Although the Consumer Protection Act is generally to be given broad applicability, its scope is not unlimited. See Roberts v. Gen. Motors Corp., 138 N.H. 532, 538 (1994). The Act applies only to those types of actions described in the thirteen representative categories listed in the statute. See id. In addition, trade or commerce that is otherwise regulated by a comprehensive system which protects consumers from the same unfair practices covered by RSA 358-A is exempt from RSA 358-A. See RSA 358-A:3, I; Bell v. Liberty Mut. Ins. Co., 776 A.2d 1260, 1263 (N.H. 2001).
In this case, Environamics alleges that Ferguson violated the Consumer Protection Act by "contacting Environamics direct vendors to obtain documents," "shipping a pump to Environamics that was contaminated with hazardous materials, with documentation representing that it had been decontaminated," and by "refusing to pay for invoices, and by expressing its superior financial position . . . and holding payments due for ransom." Compl. ¶¶ XII-XIV. Ferguson contends that those claims fail because they are not the type of transactions covered by the Act and because the actions alleged did not occur within New Hampshire as required by RSA 358-A:2. With respect to Count XIII, pertaining to hazardous materials, Ferguson contends that those activities are exempt due to regulation by the Hazardous Substances Act, 15 U.S.C. § 1261, et seq.

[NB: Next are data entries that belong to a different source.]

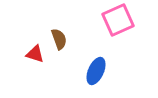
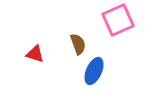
brown semicircle: moved 19 px right, 5 px down
blue ellipse: moved 2 px left
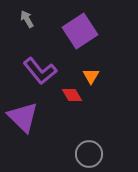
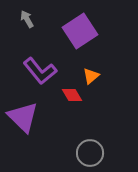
orange triangle: rotated 18 degrees clockwise
gray circle: moved 1 px right, 1 px up
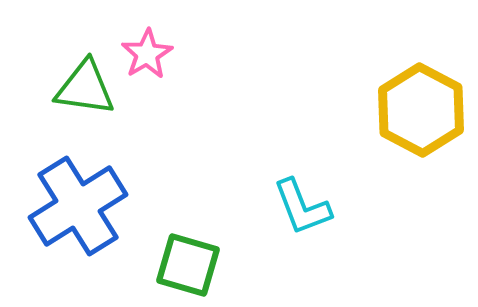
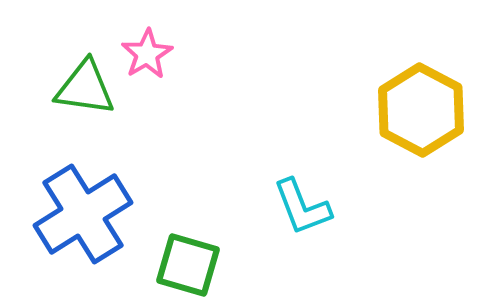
blue cross: moved 5 px right, 8 px down
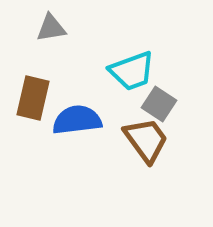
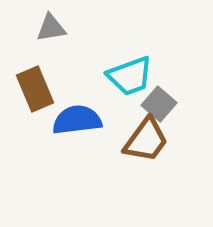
cyan trapezoid: moved 2 px left, 5 px down
brown rectangle: moved 2 px right, 9 px up; rotated 36 degrees counterclockwise
gray square: rotated 8 degrees clockwise
brown trapezoid: rotated 72 degrees clockwise
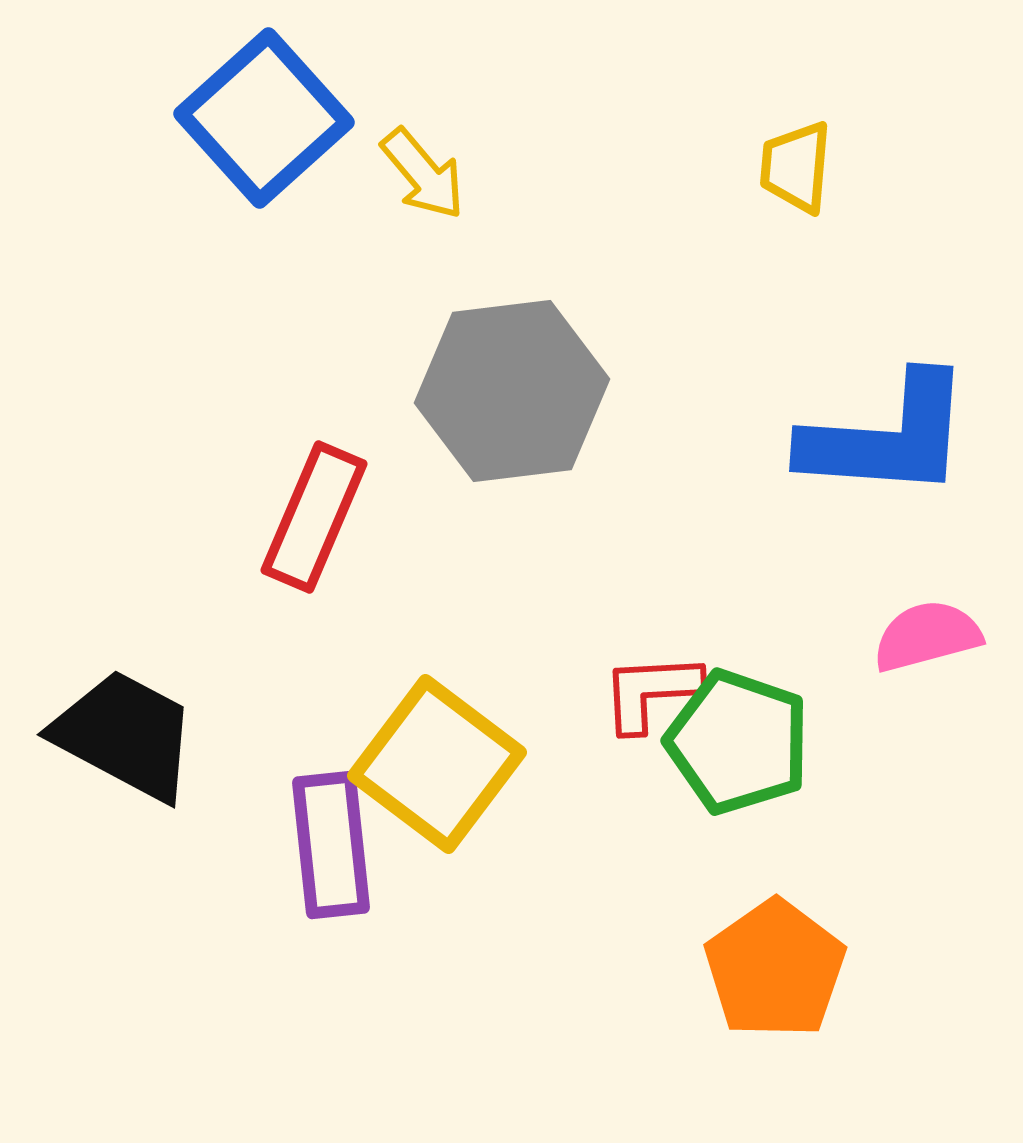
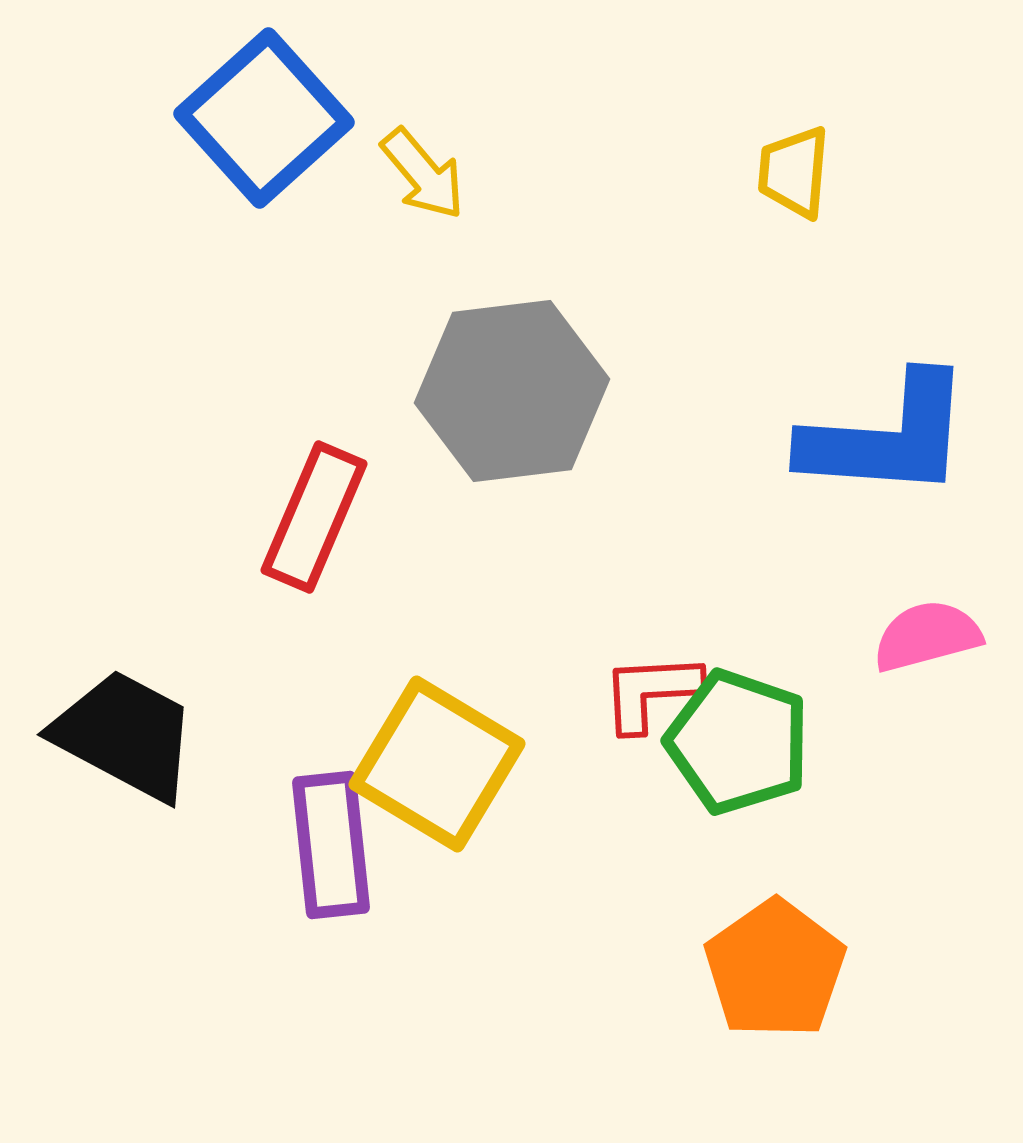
yellow trapezoid: moved 2 px left, 5 px down
yellow square: rotated 6 degrees counterclockwise
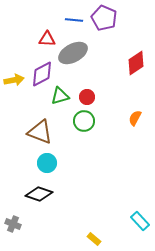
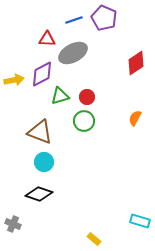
blue line: rotated 24 degrees counterclockwise
cyan circle: moved 3 px left, 1 px up
cyan rectangle: rotated 30 degrees counterclockwise
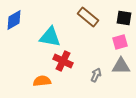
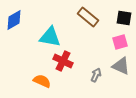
gray triangle: rotated 24 degrees clockwise
orange semicircle: rotated 30 degrees clockwise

In response, Environamics argues that its claims are of the type described in RSA 358-A:2, V and VII. Section 358-A:2, V applies to goods and services that are represented to have "sponsorship, approval, characteristics, ingredients, uses, benefits, or quantities that they do not have." Section 358-A:2, VII applies to "[r]epresenting that goods or services are of a particular standard, quality, grade, or that goods are of a particular style or model, if they are of another." The allegations in Counts XII and XIV do not pertain to the standard, characteristics, or quality of goods or services and, therefore, are not of the type described in sections 358-A:2, V and VII.

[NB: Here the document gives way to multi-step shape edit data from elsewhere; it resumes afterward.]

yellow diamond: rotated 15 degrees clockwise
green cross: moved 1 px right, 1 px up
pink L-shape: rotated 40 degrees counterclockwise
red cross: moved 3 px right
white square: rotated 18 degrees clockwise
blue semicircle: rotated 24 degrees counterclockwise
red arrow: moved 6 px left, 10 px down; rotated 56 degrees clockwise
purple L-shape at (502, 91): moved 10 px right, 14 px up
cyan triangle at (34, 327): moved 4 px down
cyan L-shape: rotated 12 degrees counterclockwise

Taking the allegations in the light most favorable to Environamics, the activity described in Count XIII, shipping a contaminated pump with documentation representing that it had been decontaminated, could fall within the type of activity described in RSA 358-A:2, VII. Ferguson argues, however, that any such activity is exempt under RSA 358-A:3, I and did not occur within New Hampshire, as required by RSA 358-A:2. Ferguson's argument with respect to exemption under the Hazardous Substances Act is not sufficiently developed to be considered.

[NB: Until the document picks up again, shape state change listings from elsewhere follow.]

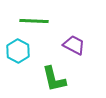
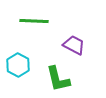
cyan hexagon: moved 14 px down
green L-shape: moved 4 px right
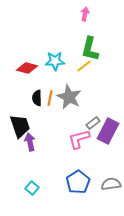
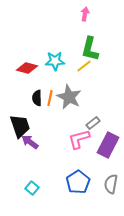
purple rectangle: moved 14 px down
purple arrow: rotated 42 degrees counterclockwise
gray semicircle: rotated 72 degrees counterclockwise
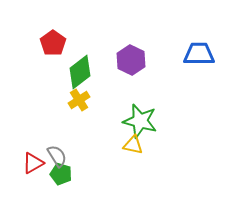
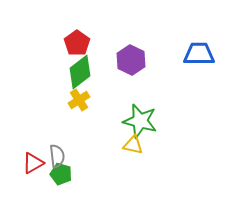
red pentagon: moved 24 px right
gray semicircle: rotated 25 degrees clockwise
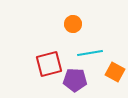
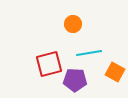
cyan line: moved 1 px left
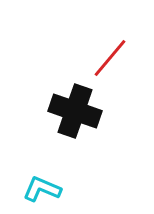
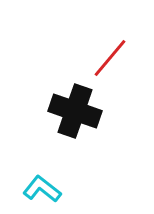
cyan L-shape: rotated 15 degrees clockwise
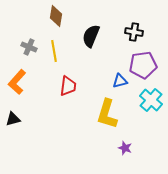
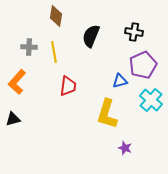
gray cross: rotated 21 degrees counterclockwise
yellow line: moved 1 px down
purple pentagon: rotated 16 degrees counterclockwise
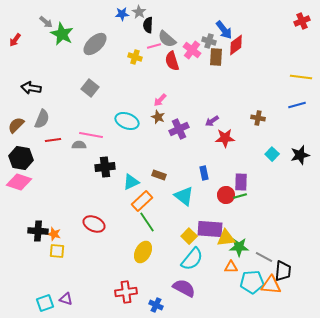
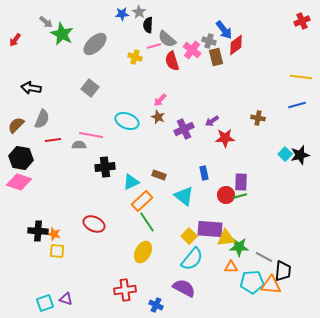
brown rectangle at (216, 57): rotated 18 degrees counterclockwise
purple cross at (179, 129): moved 5 px right
cyan square at (272, 154): moved 13 px right
red cross at (126, 292): moved 1 px left, 2 px up
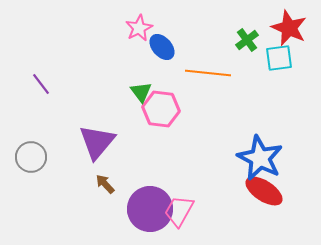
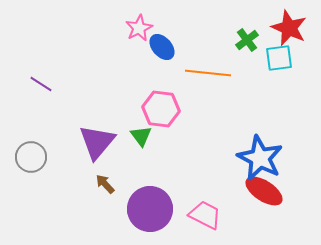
purple line: rotated 20 degrees counterclockwise
green triangle: moved 44 px down
pink trapezoid: moved 26 px right, 4 px down; rotated 88 degrees clockwise
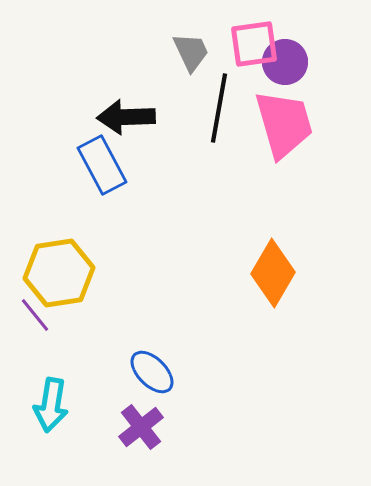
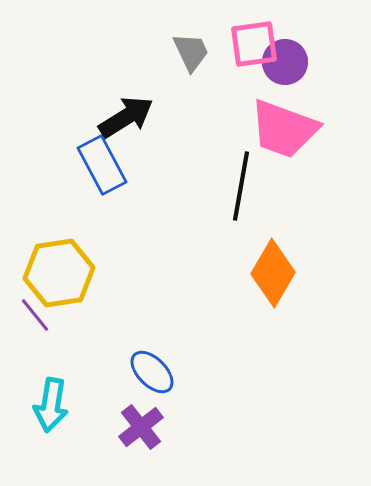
black line: moved 22 px right, 78 px down
black arrow: rotated 150 degrees clockwise
pink trapezoid: moved 5 px down; rotated 126 degrees clockwise
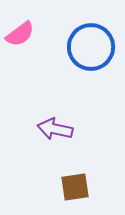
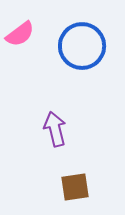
blue circle: moved 9 px left, 1 px up
purple arrow: rotated 64 degrees clockwise
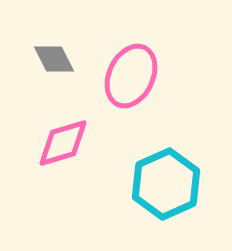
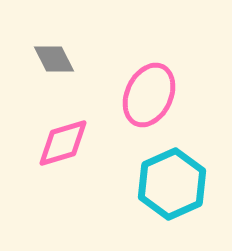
pink ellipse: moved 18 px right, 19 px down
cyan hexagon: moved 6 px right
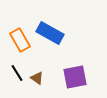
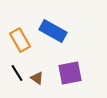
blue rectangle: moved 3 px right, 2 px up
purple square: moved 5 px left, 4 px up
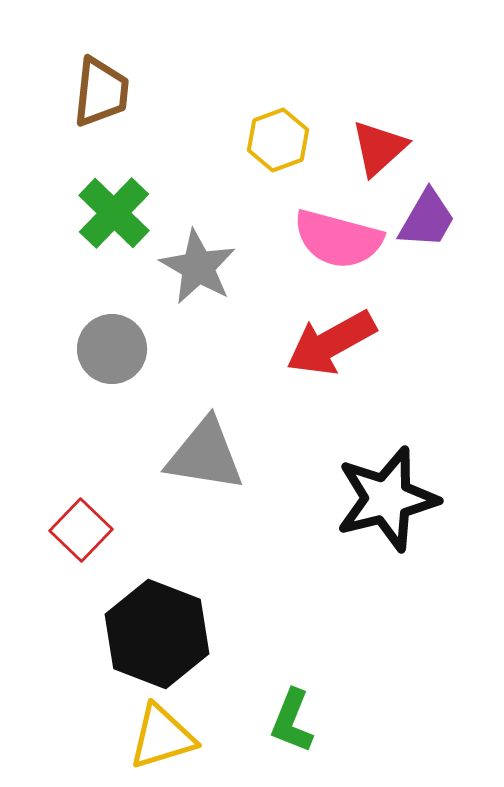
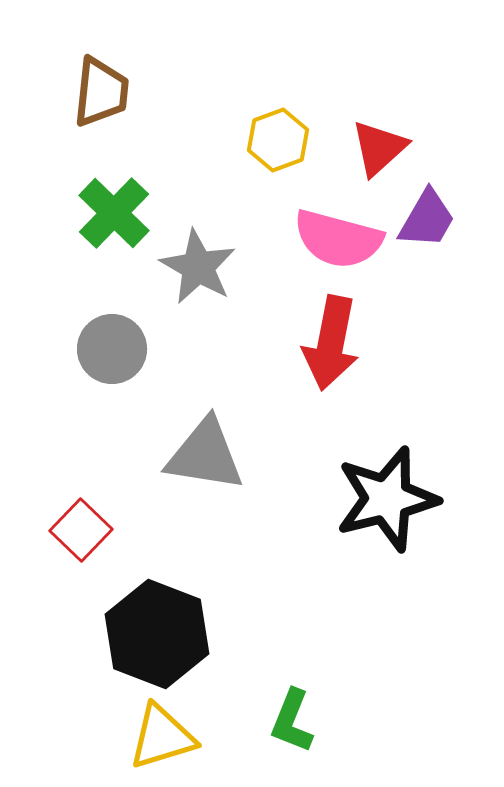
red arrow: rotated 50 degrees counterclockwise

The limitation in RSA 358-A:2 to "conduct of any trade or commerce within this state" has been interpreted to mean that the statute only applies to offending conduct that took place within New Hampshire. See Pacamor Bearings, Inc. v. Minebea Co., Ltd., 918 F. Supp. 491, 504 (D.N.H. 1996). In count XIII, Environamics alleges that Ferguson engaged in offending conduct when it shipped a contaminated pump with documentation representing that it had been decontaminated. Since Ferguson is a Virginia corporation with a principal place of business in Virginia, it appears from the complaint that the pump was shipped from Virginia. However, the deceptive act of misrepresenting the condition of the pump occurred in New Hampshire when Environamics received the pump and its allegedly false documentation. Therefore, Environamics's claim in Count XIII is sufficient to survive the motion to dismiss.
Conclusion
For the foregoing reasons, the plaintiff's motion to amend (document no. 25) is denied. The defendant's motion to dismiss (document no. 20) is granted as to Counts XI, XII, and XIV, but is denied as to Count XIII.
SO ORDERED.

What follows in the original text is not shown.